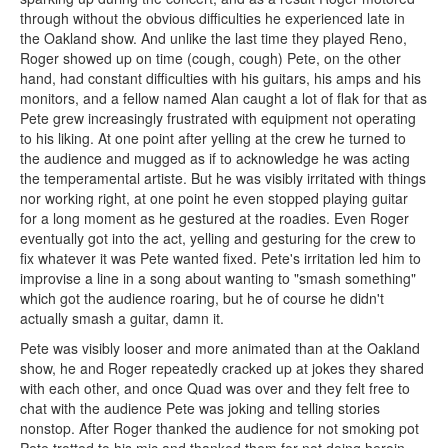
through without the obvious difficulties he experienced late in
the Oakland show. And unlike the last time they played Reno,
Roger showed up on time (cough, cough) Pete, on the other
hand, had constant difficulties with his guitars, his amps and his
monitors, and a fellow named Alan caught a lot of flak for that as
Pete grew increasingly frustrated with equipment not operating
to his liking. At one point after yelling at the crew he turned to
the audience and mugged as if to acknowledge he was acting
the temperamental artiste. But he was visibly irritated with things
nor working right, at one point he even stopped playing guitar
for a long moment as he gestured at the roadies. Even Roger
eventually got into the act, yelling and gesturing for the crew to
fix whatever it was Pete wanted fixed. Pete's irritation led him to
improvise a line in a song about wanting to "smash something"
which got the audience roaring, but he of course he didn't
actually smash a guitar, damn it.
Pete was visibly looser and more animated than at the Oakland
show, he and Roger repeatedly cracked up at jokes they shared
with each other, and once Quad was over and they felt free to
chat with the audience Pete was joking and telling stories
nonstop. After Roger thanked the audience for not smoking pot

══════════════════════════════

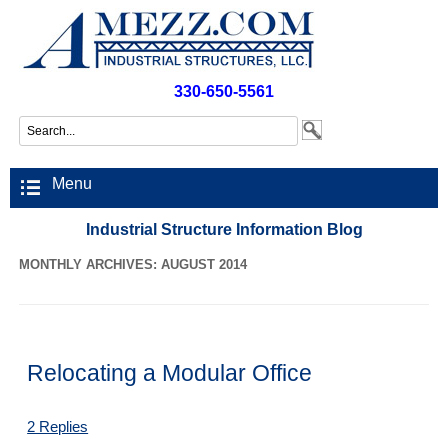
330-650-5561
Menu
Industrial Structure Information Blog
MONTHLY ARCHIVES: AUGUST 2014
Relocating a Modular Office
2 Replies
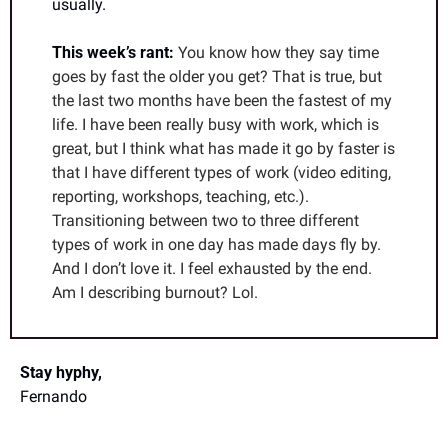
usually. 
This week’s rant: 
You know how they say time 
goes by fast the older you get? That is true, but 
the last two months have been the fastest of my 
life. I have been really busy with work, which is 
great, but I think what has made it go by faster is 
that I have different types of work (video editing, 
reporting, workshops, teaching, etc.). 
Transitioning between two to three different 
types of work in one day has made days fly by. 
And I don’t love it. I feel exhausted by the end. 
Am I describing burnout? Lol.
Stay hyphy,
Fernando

══════════════════════════════

The word "different" appears in some lines of the data. Copy every one of those lines.

> [Reply]
that I have different types of work (video editing, 
Transitioning between two to three different 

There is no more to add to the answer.